Author(s): Michael Cicchini
The shocking Netflix documentary Making a Murderer left millions of viewers wondering how an apparently innocent man could be wrongfully convicted - not just once, but twice. This book explains, in plain English, the numerous flaws in Wisconsin's criminal justice system that led to the wrongful convictions of Steven Avery and his mentally challenged nephew Brendan Dassey. Equally disturbing, it also reveals that similar flaws exist in other jurisdictions of the country. The author, himself a criminal defense attorney in Wisconsin, details the egregious procedures that resulted in the Avery and Dassey convictions. Besides the use by law enforcement of suggestive eyewitness-identification methods and interrogation tactics known to produce false confessions, defense lawyers had their hands tied by a truth-suppressing trial rule. Though they had evidence that someone other than Avery murdered Teresa Halbach, Wisconsin courts rarely permit consideration of such evidence. Perhaps most troubling, the burden of proof in this state is actually much lower than the constitutionally-mandated "beyond a reasonable doubt" standard. The author not only discusses the documentary, but he also quotes from and cites Avery's and Dassey's appellate court decisions, appellate court briefs, numerous trial court documents, other cases, law review articles, and scientific studies. This unsettling book will give you facts and insights beyond those presented in the documentary and leave you wondering whether the constitutional right to a fair trial is actually guaranteed where you live.
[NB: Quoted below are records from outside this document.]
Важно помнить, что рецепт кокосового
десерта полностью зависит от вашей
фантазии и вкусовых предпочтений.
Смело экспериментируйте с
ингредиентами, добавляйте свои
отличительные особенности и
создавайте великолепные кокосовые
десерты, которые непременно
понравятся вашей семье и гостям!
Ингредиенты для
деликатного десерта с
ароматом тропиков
Michael D. Cicchini, JD, is a criminal defense attorney in Kenosha, Wisconsin; the author of Tried and Convicted: How Police, Prosecutors, and Judges Destroy Our Constitutional Rights; and a coauthor of But They Didn't Read Me My Rights! Myths, Oddities, and Lies about Our Legal System (with Amy Kushner, Ph.D.). He is also a columnist at the Wisconsin Law Journal and a blogger at The Legal Watchdog, and has published articles in several law reviews, including the Fordham Law Review and Northwestern University's Journal of Criminal Law & Criminology.